Data records:
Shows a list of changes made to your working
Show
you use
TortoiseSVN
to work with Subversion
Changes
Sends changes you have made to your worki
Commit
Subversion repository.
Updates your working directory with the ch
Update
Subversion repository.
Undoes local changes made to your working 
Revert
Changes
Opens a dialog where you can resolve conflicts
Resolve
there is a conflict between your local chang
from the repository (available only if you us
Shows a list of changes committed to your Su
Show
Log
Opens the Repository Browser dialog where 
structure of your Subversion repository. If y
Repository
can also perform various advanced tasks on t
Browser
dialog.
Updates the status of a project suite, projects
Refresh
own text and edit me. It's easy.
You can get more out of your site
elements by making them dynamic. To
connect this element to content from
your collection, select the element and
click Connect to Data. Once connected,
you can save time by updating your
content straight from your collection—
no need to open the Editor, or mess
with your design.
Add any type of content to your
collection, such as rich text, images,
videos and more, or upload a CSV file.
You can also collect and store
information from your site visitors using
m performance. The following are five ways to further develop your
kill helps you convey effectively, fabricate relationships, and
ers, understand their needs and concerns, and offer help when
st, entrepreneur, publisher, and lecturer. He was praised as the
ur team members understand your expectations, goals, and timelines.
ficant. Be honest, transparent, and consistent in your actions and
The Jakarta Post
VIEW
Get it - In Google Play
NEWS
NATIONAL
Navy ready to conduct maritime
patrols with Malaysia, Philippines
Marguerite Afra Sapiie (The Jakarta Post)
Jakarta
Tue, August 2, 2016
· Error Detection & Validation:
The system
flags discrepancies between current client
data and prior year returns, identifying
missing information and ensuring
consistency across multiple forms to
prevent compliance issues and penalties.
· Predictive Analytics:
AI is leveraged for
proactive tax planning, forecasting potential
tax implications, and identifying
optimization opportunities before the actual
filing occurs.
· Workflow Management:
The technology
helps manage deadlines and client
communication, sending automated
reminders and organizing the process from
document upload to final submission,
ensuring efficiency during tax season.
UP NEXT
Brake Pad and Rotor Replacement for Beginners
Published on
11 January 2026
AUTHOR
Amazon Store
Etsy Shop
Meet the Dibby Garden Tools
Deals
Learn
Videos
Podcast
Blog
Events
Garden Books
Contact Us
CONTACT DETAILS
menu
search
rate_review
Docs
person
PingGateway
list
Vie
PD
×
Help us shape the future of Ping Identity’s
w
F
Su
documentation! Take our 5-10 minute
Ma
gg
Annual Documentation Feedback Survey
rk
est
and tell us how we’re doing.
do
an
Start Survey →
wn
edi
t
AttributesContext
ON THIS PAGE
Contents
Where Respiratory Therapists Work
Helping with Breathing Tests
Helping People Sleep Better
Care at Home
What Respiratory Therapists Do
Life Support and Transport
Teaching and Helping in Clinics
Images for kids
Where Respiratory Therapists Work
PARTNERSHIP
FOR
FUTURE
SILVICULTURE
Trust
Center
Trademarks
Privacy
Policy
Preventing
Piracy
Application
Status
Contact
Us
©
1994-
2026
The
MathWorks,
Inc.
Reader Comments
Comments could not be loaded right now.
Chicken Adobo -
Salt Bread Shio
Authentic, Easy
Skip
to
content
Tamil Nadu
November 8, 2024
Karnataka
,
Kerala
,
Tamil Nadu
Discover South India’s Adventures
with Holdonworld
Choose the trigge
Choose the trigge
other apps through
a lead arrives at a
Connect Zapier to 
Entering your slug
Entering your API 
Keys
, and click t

...

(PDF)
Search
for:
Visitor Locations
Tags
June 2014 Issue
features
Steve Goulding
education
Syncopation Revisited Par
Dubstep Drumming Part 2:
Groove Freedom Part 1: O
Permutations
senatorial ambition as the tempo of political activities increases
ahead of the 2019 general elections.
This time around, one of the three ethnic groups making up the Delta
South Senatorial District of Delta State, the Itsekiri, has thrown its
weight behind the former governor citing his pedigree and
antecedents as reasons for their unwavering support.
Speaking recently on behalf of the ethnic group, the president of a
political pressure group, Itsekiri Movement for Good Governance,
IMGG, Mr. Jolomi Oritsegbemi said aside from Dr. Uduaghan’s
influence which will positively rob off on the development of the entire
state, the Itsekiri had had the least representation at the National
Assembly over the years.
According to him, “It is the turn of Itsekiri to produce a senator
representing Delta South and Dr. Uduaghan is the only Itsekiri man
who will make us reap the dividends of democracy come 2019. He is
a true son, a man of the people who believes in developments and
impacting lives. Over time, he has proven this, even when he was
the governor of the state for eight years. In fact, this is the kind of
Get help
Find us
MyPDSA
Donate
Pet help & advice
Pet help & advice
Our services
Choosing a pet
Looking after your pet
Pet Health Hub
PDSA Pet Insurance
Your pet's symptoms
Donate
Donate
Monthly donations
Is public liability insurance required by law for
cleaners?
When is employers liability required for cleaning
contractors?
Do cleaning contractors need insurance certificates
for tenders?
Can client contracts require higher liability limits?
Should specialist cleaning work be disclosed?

--

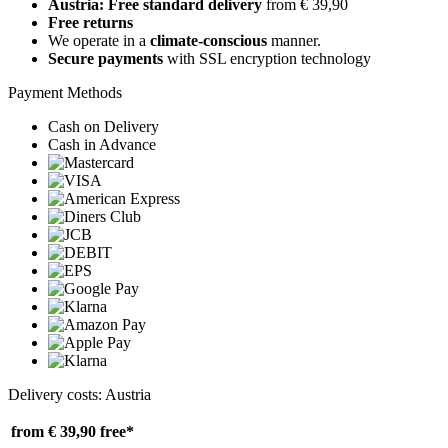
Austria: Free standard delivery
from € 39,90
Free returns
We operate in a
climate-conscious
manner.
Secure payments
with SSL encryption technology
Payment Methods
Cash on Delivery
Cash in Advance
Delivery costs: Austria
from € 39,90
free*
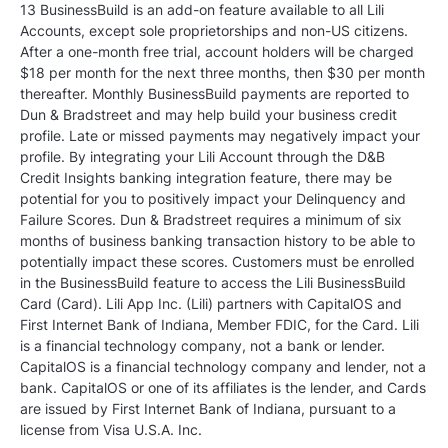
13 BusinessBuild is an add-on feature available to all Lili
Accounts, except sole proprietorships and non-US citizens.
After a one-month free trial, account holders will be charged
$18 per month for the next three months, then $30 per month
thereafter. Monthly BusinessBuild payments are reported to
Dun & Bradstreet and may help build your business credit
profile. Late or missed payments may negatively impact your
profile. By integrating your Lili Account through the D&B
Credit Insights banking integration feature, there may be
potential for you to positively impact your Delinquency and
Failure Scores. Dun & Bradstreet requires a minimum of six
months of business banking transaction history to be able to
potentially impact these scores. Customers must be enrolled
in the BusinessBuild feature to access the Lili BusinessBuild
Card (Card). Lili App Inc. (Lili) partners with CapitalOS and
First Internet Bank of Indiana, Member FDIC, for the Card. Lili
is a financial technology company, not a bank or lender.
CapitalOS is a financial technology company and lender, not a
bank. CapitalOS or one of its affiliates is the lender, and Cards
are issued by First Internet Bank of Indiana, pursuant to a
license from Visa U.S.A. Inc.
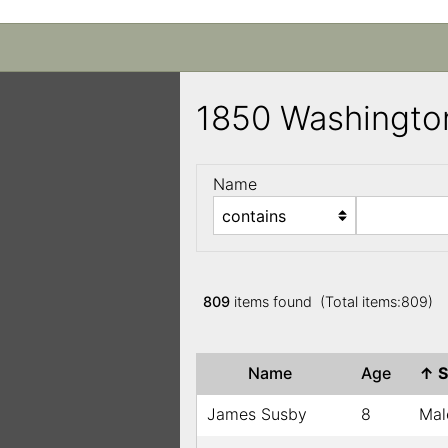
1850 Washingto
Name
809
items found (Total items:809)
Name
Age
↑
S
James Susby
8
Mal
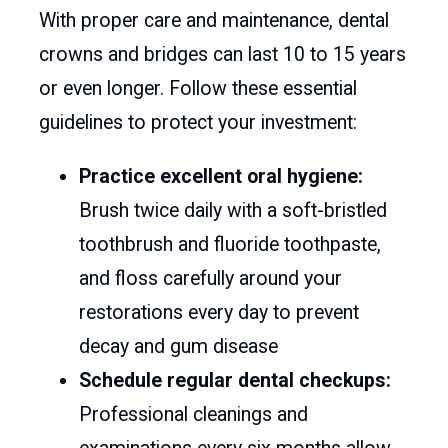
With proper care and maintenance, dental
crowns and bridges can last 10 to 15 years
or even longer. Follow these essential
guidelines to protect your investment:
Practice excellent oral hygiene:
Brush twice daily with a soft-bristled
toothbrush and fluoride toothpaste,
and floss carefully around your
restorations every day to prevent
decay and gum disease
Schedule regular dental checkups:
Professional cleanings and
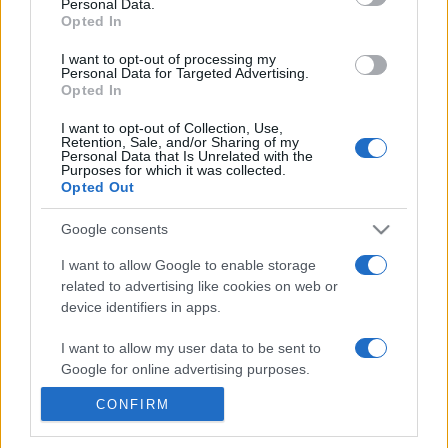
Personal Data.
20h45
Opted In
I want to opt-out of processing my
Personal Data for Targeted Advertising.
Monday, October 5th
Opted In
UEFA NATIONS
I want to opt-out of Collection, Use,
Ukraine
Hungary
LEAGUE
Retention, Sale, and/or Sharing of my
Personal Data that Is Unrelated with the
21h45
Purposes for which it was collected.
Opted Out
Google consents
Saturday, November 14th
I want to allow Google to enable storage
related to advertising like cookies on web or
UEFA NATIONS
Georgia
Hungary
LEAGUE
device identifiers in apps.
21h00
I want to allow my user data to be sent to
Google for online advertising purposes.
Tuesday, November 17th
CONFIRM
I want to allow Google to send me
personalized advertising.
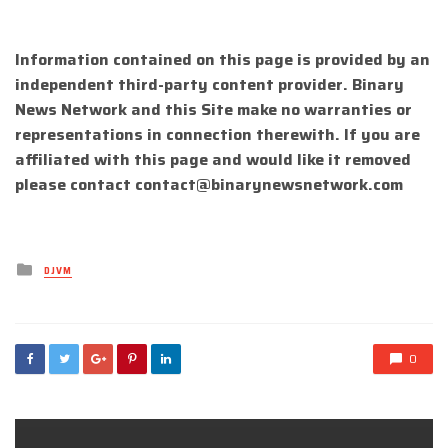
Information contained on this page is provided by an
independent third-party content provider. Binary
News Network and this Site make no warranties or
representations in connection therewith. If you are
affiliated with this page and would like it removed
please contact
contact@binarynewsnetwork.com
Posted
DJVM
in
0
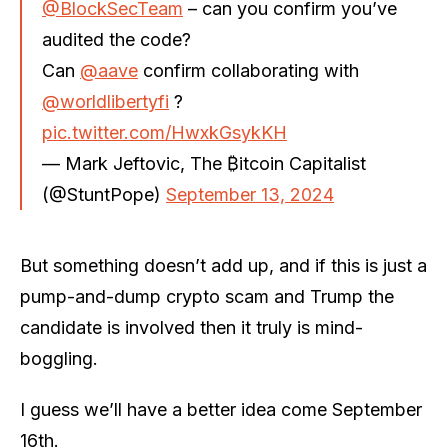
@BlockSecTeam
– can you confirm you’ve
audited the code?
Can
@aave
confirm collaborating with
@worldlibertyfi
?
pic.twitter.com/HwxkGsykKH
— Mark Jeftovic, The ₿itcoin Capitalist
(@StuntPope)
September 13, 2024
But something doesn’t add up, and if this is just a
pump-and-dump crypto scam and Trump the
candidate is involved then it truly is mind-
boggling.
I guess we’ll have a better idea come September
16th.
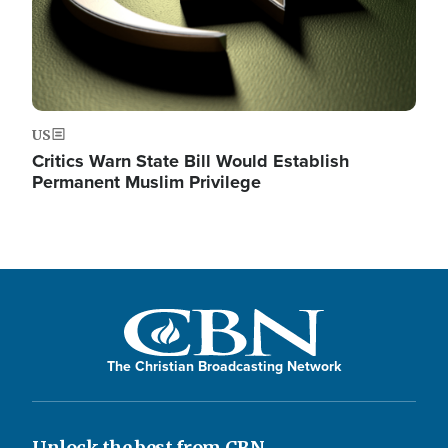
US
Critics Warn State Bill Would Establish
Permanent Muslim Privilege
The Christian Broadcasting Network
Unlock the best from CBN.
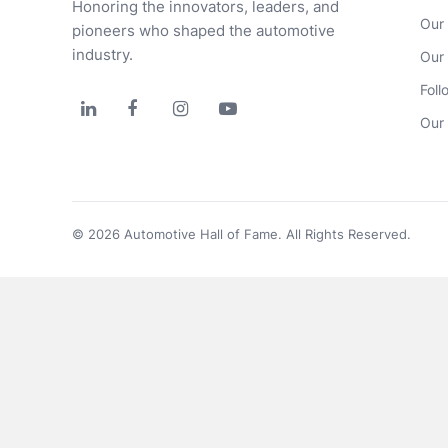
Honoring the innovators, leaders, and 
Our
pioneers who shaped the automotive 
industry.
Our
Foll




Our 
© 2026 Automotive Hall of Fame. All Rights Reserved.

Task details: Reproduce exactly the lines of the data above that run from the line with "(@StuntPope)" down to the line with "All Rights Reserved.", both ends included. Pictures do not belong in the copy.

Solution:
(@StuntPope)
September 13, 2024
But something doesn’t add up, and if this is just a
pump-and-dump crypto scam and Trump the
candidate is involved then it truly is mind-
boggling.
I guess we’ll have a better idea come September
16th.
US
Critics Warn State Bill Would Establish
Permanent Muslim Privilege
The Christian Broadcasting Network
Unlock the best from CBN.
Honoring the innovators, leaders, and 
Our
pioneers who shaped the automotive 
industry.
Our
Foll




Our 
© 2026 Automotive Hall of Fame. All Rights Reserved.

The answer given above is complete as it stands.